** What to produce **
Please find all lines containing "المطلقة" in the listing below and copy them.

** Material provided **
....

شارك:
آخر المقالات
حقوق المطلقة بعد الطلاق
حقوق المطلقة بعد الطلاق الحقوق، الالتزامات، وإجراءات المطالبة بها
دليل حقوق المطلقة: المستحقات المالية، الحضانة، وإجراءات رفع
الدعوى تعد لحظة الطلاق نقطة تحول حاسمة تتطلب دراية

....

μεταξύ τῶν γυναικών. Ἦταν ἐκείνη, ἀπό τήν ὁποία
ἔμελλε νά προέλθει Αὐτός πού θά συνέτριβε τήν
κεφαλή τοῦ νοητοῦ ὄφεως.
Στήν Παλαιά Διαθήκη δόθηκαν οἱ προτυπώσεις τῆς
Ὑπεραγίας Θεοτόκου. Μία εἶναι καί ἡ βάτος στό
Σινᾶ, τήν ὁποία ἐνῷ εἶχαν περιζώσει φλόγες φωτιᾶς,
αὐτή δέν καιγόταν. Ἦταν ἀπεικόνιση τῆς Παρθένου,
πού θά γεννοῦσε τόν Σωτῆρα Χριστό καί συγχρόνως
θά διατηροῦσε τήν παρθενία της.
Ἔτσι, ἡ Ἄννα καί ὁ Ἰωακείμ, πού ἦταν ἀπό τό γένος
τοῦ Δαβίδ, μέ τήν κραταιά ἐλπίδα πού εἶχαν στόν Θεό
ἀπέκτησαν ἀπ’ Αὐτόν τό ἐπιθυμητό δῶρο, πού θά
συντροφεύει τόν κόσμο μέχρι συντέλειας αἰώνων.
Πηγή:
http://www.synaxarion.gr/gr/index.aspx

....

** Answer area **
حقوق المطلقة بعد الطلاق
حقوق المطلقة بعد الطلاق الحقوق، الالتزامات، وإجراءات المطالبة بها
دليل حقوق المطلقة: المستحقات المالية، الحضانة، وإجراءات رفع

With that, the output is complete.